Dataset entries:
--- --- ---

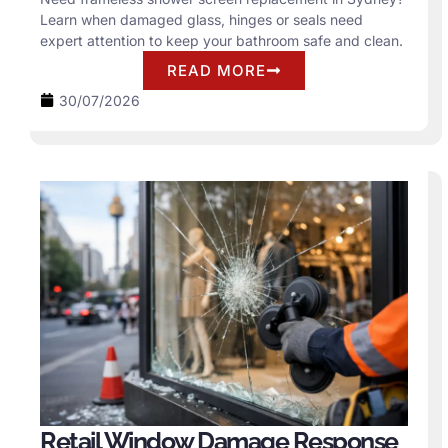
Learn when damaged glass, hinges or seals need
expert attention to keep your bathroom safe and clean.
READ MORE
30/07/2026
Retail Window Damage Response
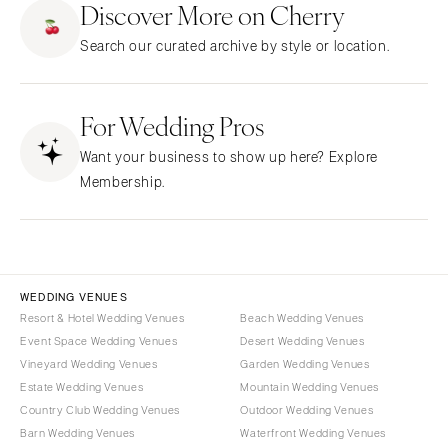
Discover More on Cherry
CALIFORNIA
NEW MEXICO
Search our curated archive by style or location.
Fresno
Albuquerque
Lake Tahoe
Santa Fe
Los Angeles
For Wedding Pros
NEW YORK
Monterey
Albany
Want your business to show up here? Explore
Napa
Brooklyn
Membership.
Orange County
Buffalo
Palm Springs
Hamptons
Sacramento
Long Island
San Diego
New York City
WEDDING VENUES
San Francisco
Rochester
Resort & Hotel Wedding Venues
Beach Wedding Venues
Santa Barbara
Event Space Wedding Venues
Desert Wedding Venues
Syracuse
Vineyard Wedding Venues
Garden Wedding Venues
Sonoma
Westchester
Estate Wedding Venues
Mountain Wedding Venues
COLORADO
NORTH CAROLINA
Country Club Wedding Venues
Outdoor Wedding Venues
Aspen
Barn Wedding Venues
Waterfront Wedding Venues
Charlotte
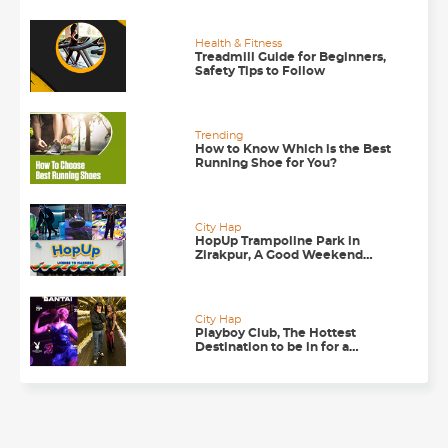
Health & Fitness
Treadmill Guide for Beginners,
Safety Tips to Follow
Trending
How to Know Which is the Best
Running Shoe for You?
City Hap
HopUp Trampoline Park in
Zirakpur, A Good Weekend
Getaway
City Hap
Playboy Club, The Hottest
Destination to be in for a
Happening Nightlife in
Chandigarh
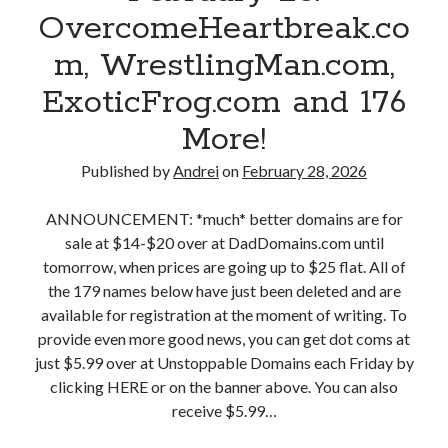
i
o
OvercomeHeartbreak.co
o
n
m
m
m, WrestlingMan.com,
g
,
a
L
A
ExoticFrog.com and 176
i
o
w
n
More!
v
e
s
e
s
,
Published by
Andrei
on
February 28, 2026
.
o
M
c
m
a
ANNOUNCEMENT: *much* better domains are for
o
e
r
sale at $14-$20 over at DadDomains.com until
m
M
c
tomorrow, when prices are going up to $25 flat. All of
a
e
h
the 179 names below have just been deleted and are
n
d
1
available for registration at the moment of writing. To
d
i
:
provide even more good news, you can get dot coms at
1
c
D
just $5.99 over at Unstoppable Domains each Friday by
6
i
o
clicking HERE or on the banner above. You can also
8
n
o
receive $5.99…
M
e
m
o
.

--- --- ---

— Work required —
Lines with the word "Club" in the data need counting; report the count alone.

— Task output —
2